*** Given data ***

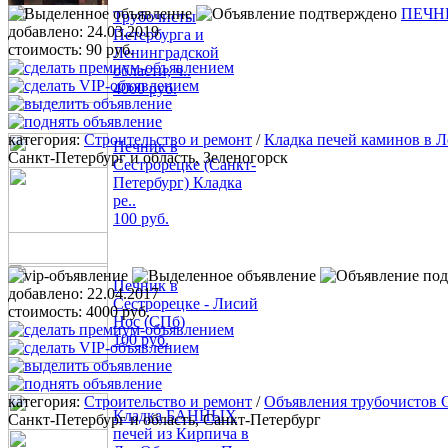
ПЕЧНИ
Трубочисты
добавлено:
24.03.2019
Петербурга и
стоимость:
90 руб.
Ленинградской
области, ч..
4000 руб.
категория:
Строительство и ремонт
/
Кладка печей каминов в Л
Печник в
Санкт-Петербург и область, Зеленогорск
Сестрорецке (Санкт-
Петербург) Кладка
ре..
100 руб.
Печник в
добавлено:
22.04.2017
Сестрорецке - Лисий
стоимость:
4000 руб.
Нос (СПб)
100 руб.
категория:
Строительство и ремонт
/
Объявления трубочистов 
Кладка БАННЫХ
Санкт-Петербург и область, Санкт-Петербург
печей из Кирпича в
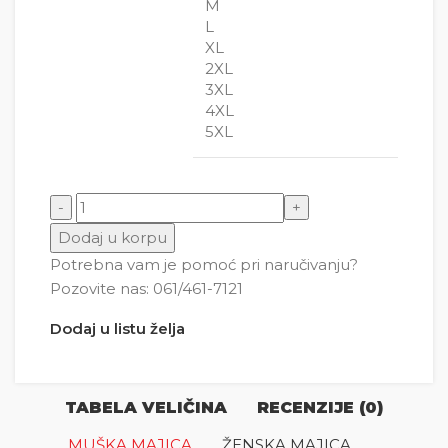
M
L
XL
2XL
3XL
4XL
5XL
Anime One Piece 3 količina
Dodaj u korpu
Potrebna vam je pomoć pri naručivanju?
Pozovite nas: 061/461-7121
Dodaj u listu želja
TABELA VELIČINA
RECENZIJE (0)
MUŠKA MAJICA
ŽENSKA MAJICA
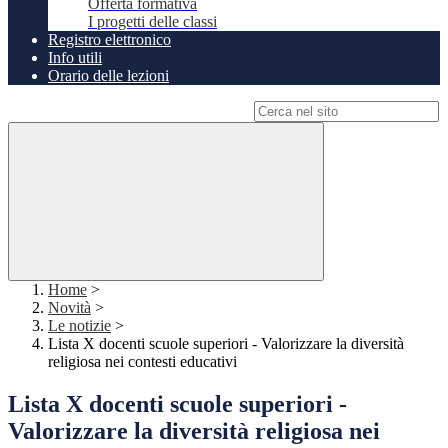
Offerta formativa
I progetti delle classi
Registro elettronico
Info utili
Orario delle lezioni
Campo di ricerca per le pagine del sito
Home
>
Novità
>
Le notizie
>
Lista X docenti scuole superiori - Valorizzare la diversità
religiosa nei contesti educativi
Lista X docenti scuole superiori -
Valorizzare la diversità religiosa nei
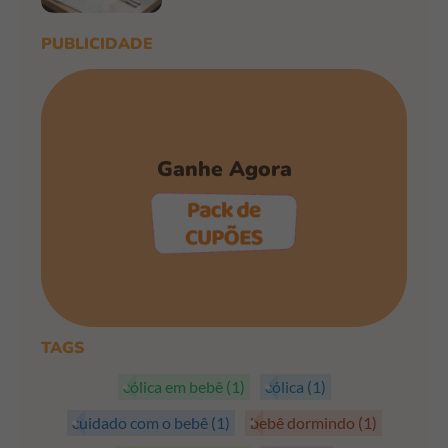
PUBLICIDADE
Ganhe Agora
PEGAR OS CUPÕES
TAGS
cólica em bebê
(1)
cólica
(1)
cuidado com o bebê
(1)
bebê dormindo
(1)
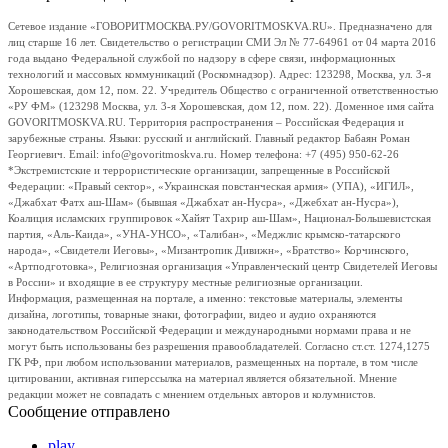
Сетевое издание «ГОВОРИТМОСКВА.РУ/GOVORITMOSKVA.RU». Предназначено для
лиц старше 16 лет. Свидетельство о регистрации СМИ Эл № 77-64961 от 04 марта 2016
года выдано Федеральной службой по надзору в сфере связи, информационных
технологий и массовых коммуникаций (Роскомнадзор). Адрес: 123298, Москва, ул. 3-я
Хорошевская, дом 12, пом. 22. Учредитель Общество с ограниченной ответственностью
«РУ ФМ» (123298 Москва, ул. 3-я Хорошевская, дом 12, пом. 22). Доменное имя сайта
GOVORITMOSKVA.RU. Территория распространения – Российская Федерация и
зарубежные страны. Языки: русский и английский. Главный редактор Бабаян Роман
Георгиевич. Email: info@govoritmoskva.ru. Номер телефона: +7 (495) 950-62-26
*Экстремистские и террористические организации, запрещенные в Российской
Федерации: «Правый сектор», «Украинская повстанческая армия» (УПА), «ИГИЛ»,
«Джабхат Фатх аш-Шам» (бывшая «Джабхат ан-Нусра», «Джебхат ан-Нусра»),
Коалиция исламских группировок «Хайят Тахрир аш-Шам», Национал-Большевистская
партия, «Аль-Каида», «УНА-УНСО», «Талибан», «Меджлис крымско-татарского
народа», «Свидетели Иеговы», «Мизантропик Дивижн», «Братство» Корчинского,
«Артподготовка», Религиозная организация «Управленческий центр Свидетелей Иеговы
в России» и входящие в ее структуру местные религиозные организации.
Информация, размещенная на портале, а именно: текстовые материалы, элементы
дизайна, логотипы, товарные знаки, фотографии, видео и аудио охраняются
законодательством Российской Федерации и международными нормами права и не
могут быть использованы без разрешения правообладателей. Согласно ст.ст. 1274,1275
ГК РФ, при любом использовании материалов, размещенных на портале, в том числе
цитировании, активная гиперссылка на материал является обязательной. Мнение
редакции может не совпадать с мнением отдельных авторов и колумнистов.
Сообщение отправлено
play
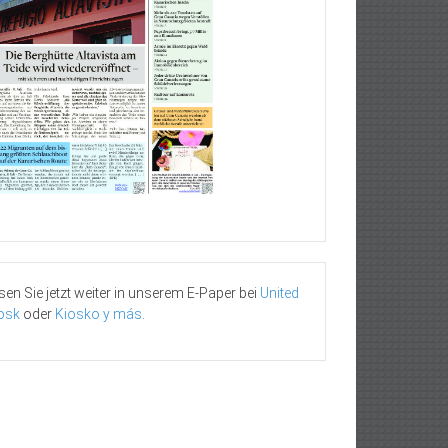
sen Sie jetzt weiter in unserem E-Paper bei
United
osk
oder
Kiosko y más
.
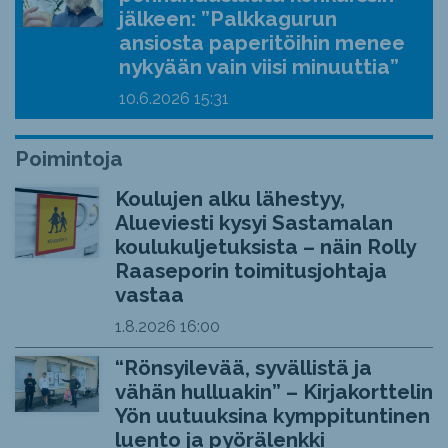
jälkeen: ”Palkkagurun
ansiosta paperitöihin menee
nykyään vain viisi minuuttia”
10.6.2026
15:31
Poimintoja
Koulujen alku lähestyy,
Alueviesti kysyi Sastamalan
koulukuljetuksista – näin Rolly
Raaseporin toimitusjohtaja
vastaa
1.8.2026
16:00
“Rönsyilevää, syvällistä ja
vähän hulluakin” – Kirjakorttelin
Yön uutuuksina kymppituntinen
luento ja pyörälenkki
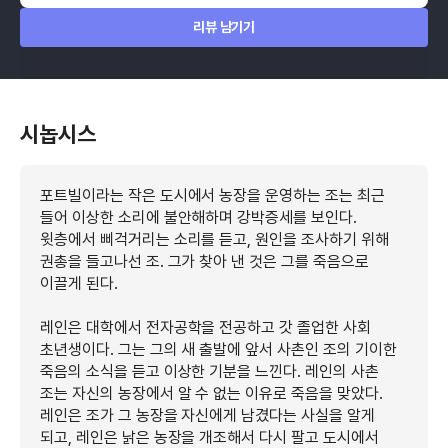
리뷰 남기기
시놉시스
포트빌이라는 작은 도시에서 농장을 운영하는 조는 최근
들어 이상한 소리에 불안해하며 강박증세를 보인다.
윗층에서 삐걱거리는 소리를 듣고, 원인을 조사하기 위해
권총을 들고나선 조. 그가 찾아 낸 것은 그를 죽음으로
이끌게 된다.
레인은 대학에서 전자공학을 전공하고 갓 졸업한 사회
초년생이다. 그는 그의 새 출발에 앞서 사촌인 조의 기이한
죽음의 소식을 듣고 이상한 기분을 느낀다. 레인의 사촌
조는 자신의 농장에서 알 수 없는 이유로 죽음을 맞았다.
레인은 조가 그 농장을 자신에게 남겼다는 사실을 알게
되고, 레인은 낡은 농장을 개조해서 다시 팔고 도시에서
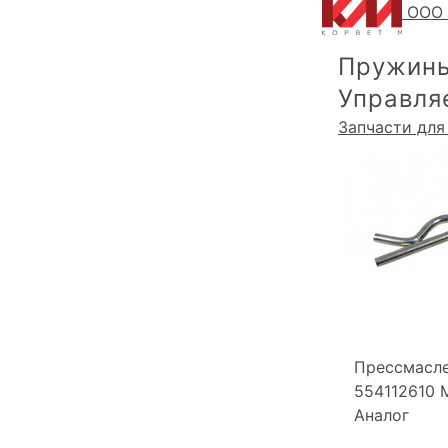
ООО 
Пружины
Управля
Запчасти для
Прессмасл
554112610 M
Аналог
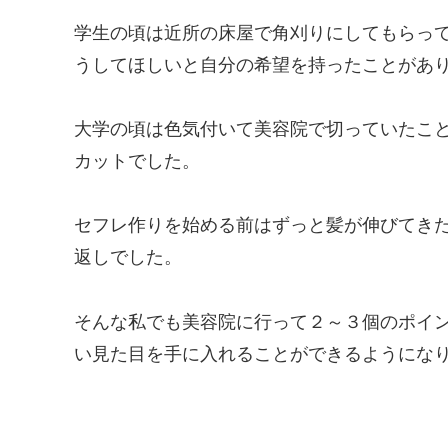
学生の頃は近所の床屋で角刈りにしてもらっ
うしてほしいと自分の希望を持ったことがあ
大学の頃は色気付いて美容院で切っていたこと
カットでした。
セフレ作りを始める前はずっと髪が伸びてきた
返しでした。
そんな私でも美容院に行って２～３個のポイ
い見た目を手に入れることができるようにな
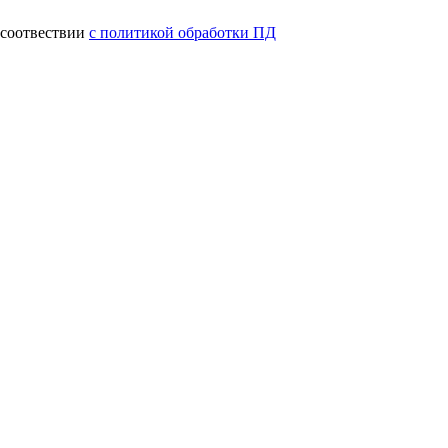
 соотвествии
с политикой обработки ПД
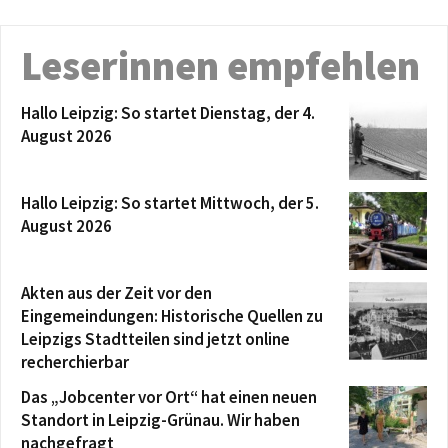
Leserinnen empfehlen
Hallo Leipzig: So startet Dienstag, der 4.
August 2026
Hallo Leipzig: So startet Mittwoch, der 5.
August 2026
Akten aus der Zeit vor den
Eingemeindungen: Historische Quellen zu
Leipzigs Stadtteilen sind jetzt online
recherchierbar
Das „Jobcenter vor Ort“ hat einen neuen
Standort in Leipzig-Grünau. Wir haben
nachgefragt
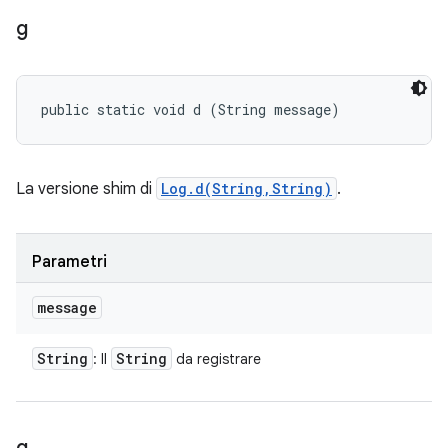
g
public static void d (String message)
La versione shim di
Log.d(String,String)
.
Parametri
message
String
String
: Il
da registrare
g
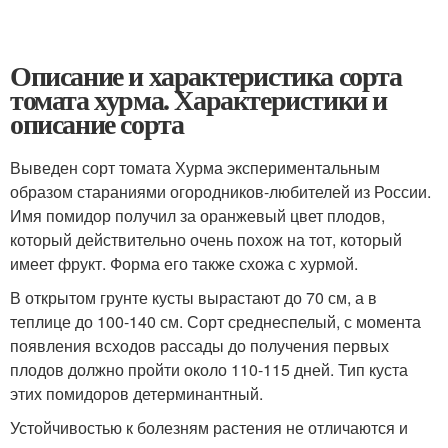
Описание и характеристика сорта
томата хурма. Характеристики и
описание сорта
Выведен сорт томата Хурма экспериментальным
образом стараниями огородников-любителей из России.
Имя помидор получил за оранжевый цвет плодов,
который действительно очень похож на тот, который
имеет фрукт. Форма его также схожа с хурмой.
В открытом грунте кусты вырастают до 70 см, а в
теплице до 100-140 см. Сорт среднеспелый, с момента
появления всходов рассады до получения первых
плодов должно пройти около 110-115 дней. Тип куста
этих помидоров детерминантный.
Устойчивостью к болезням растения не отличаются и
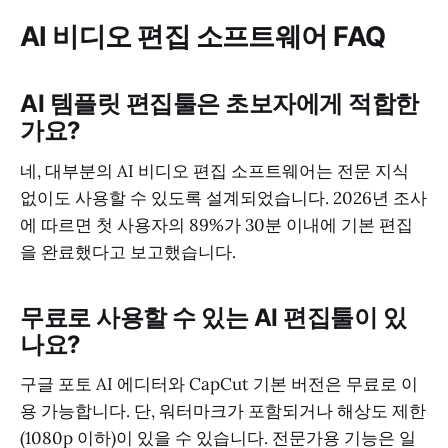
AI 비디오 편집 소프트웨어 FAQ
AI 템플릿 편집툴은 초보자에게 적합한
가요?
네, 대부분의 AI 비디오 편집 소프트웨어는 전문 지식
없이도 사용할 수 있도록 설계되었습니다. 2026년 조사
에 따르면 첫 사용자의 89%가 30분 이내에 기본 편집
을 완료했다고 보고했습니다.
무료로 사용할 수 있는 AI 편집툴이 있
나요?
구글 포토 AI 에디터와 CapCut 기본 버전은 무료로 이
용 가능합니다. 단, 워터마크가 포함되거나 해상도 제한
(1080p 이하)이 있을 수 있습니다. 전문가용 기능은 일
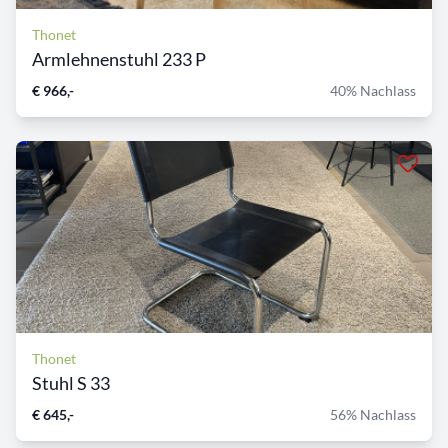
Thonet
Armlehnenstuhl 233 P
€ 966,-
40% Nachlass
Thonet
Stuhl S 33
€ 645,-
56% Nachlass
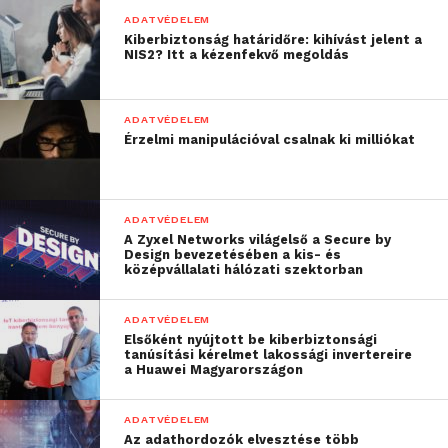
adathalász kampányt, és a végén készen megkapják
ADATVÉDELEM
a megszerzett adatokat.
Kiberbiztonság határidőre: kihívást jelent a
NIS2? Itt a kézenfekvő megoldás
Minden eddiginél több támadás várható tehát, amire
a Micro Focus szakértői szerint a felhasználók
ADATVÉDELEM
oktatásával és
átfogó biztonsági stratégiával
Érzelmi manipulációval csalnak ki milliókat
érdemes felkészülni. Ennek jegyében érdemes
olyan automatizált megoldásokat alkalmazni,
amelyek széles körű védelmet biztosítanak, és a
ADATVÉDELEM
lehető legrövidebb idő alatt azonosítják, illetve
A Zyxel Networks világelső a Secure by
hárítják el a potenciális fenyegetéseket. Emellett
Design bevezetésében a kis- és
középvállalati hálózati szektorban
célszerű folyamatosan továbbfejleszteni a vállalati
folyamatokat és rendszereket, hogy mindig képesek
ADATVÉDELEM
legyenek kezelni az aktuális fenyegetéseket.
Elsőként nyújtott be kiberbiztonsági
tanúsítási kérelmet lakossági invertereire
Sürgető frissítések
a Huawei Magyarországon
A kiberbűnözők egyre gyorsabban találják meg a
ADATVÉDELEM
módszereket arra, hogy kihasználják a frissen
Az adathordozók elvesztése több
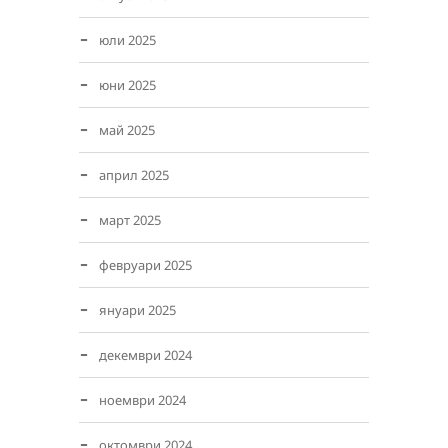
юли 2025
юни 2025
май 2025
април 2025
март 2025
февруари 2025
януари 2025
декември 2024
ноември 2024
октомври 2024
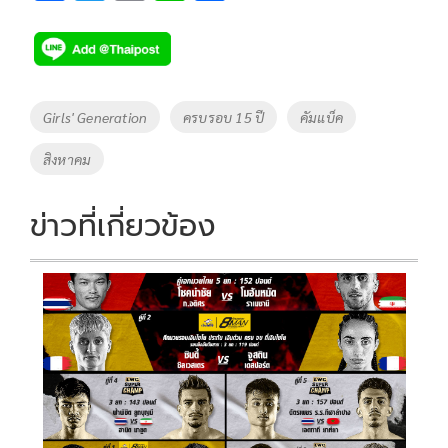
ac
wi
o
n
h
e
tt
p
e
ar
b
er
y
e
o
Li
Tags
Girls' Generation
ครบรอบ 15 ปี
คัมแบ็ค
o
n
สิงหาคม
k
k
ข่าวที่เกี่ยวข้อง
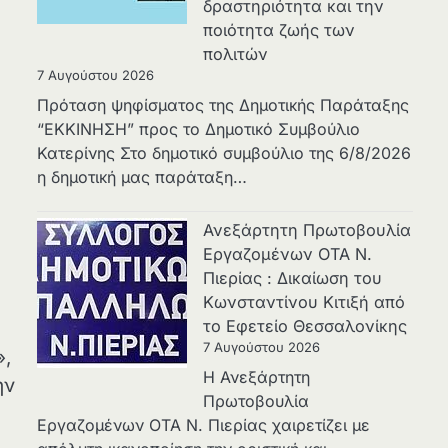
δραστηριότητα και την
ποιότητα ζωής των
πολιτών
7 Αυγούστου 2026
Πρόταση ψηφίσματος της Δημοτικής Παράταξης
“ΕΚΚΙΝΗΣΗ” προς το Δημοτικό Συμβούλιο
Κατερίνης Στο δημοτικό συμβούλιο της 6/8/2026
η δημοτική μας παράταξη…
Ανεξάρτητη Πρωτοβουλία
Εργαζομένων ΟΤΑ Ν.
Πιερίας : Δικαίωση του
Κωνσταντίνου Κιτιξή από
το Εφετείο Θεσσαλονίκης
7 Αυγούστου 2026
»,
Η Ανεξάρτητη
ην
Πρωτοβουλία
Εργαζομένων ΟΤΑ Ν. Πιερίας χαιρετίζει με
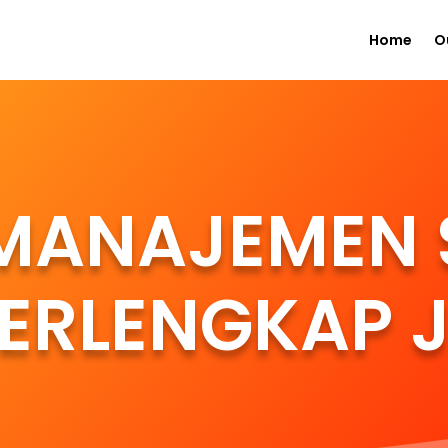
Home
O
MANAJEMEN 
TERLENGKAP 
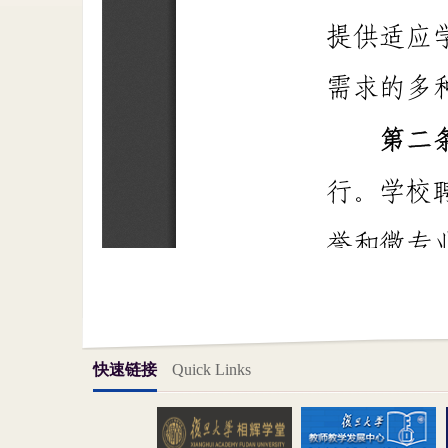
快速链接
Quick Links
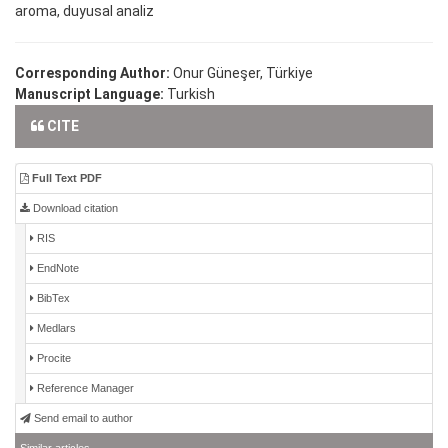
aroma, duyusal analiz
Corresponding Author:
Onur Güneşer, Türkiye
Manuscript Language:
Turkish
CITE
Full Text PDF
Download citation
RIS
EndNote
BibTex
Medlars
Procite
Reference Manager
Send email to author
Similar articles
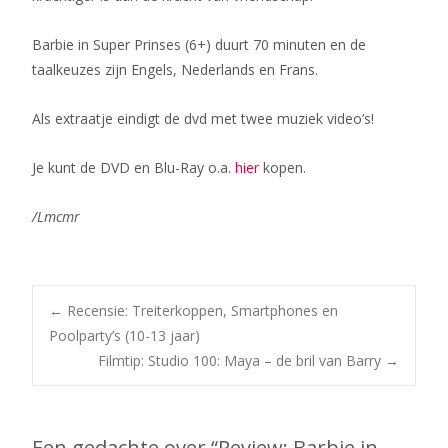
Barbie in Super Prinses (6+) duurt 70 minuten en de
taalkeuzes zijn Engels, Nederlands en Frans.
Als extraatje eindigt de dvd met twee muziek video’s!
Je kunt de DVD en Blu-Ray o.a.
hier
kopen.
/Lmcmr
Bericht
←
Recensie: Treiterkoppen, Smartphones en
Poolparty’s (10-­13 jaar)
Filmtip: Studio 100: Maya – de bril van Barry
→
navigatie
Een gedachte over “
Review: Barbie in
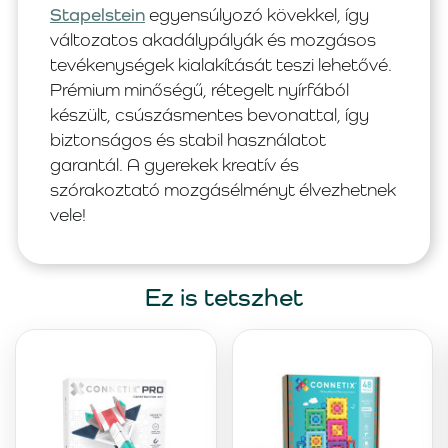
Stapelstein
egyensúlyozó kövekkel, így
változatos akadálypályák és mozgásos
tevékenységek kialakítását teszi lehetővé.
Prémium minőségű, rétegelt nyírfából
készült, csúszásmentes bevonattal, így
biztonságos és stabil használatot
garantál. A gyerekek kreatív és
szórakoztató mozgásélményt élvezhetnek
vele!
Ez is tetszhet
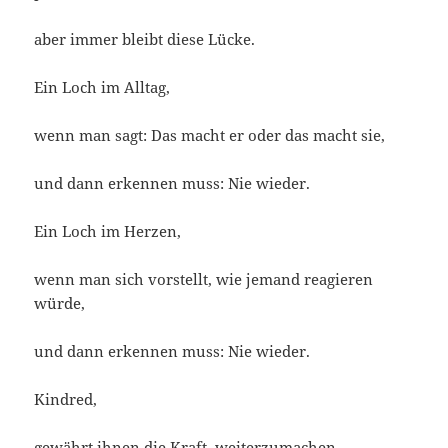
aber immer bleibt diese Lücke.
Ein Loch im Alltag,
wenn man sagt: Das macht er oder das macht sie,
und dann erkennen muss: Nie wieder.
Ein Loch im Herzen,
wenn man sich vorstellt, wie jemand reagieren
würde,
und dann erkennen muss: Nie wieder.
Kindred,
gewährt ihnen die Kraft, weiterzumachen,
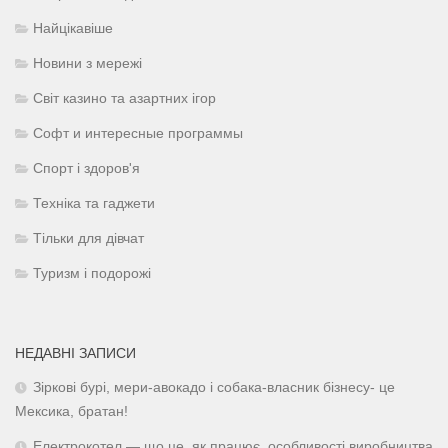
Найцікавіше
Новини з мережі
Світ казино та азартних ігор
Софт и интересные программы
Спорт і здоров'я
Техніка та гаджети
Тільки для дівчат
Туризм і подорожі
НЕДАВНІ ЗАПИСИ
Зіркові бурі, мери-авокадо і собака-власник бізнесу- це
Мексика, братан!
Електрокотел — що це, як працює, особливості виробництва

*** End of Given data ***

**Work request:**
Work out how many lines of the preceding data contain the word "startet". Reply with that number only.

**Answer section:**
2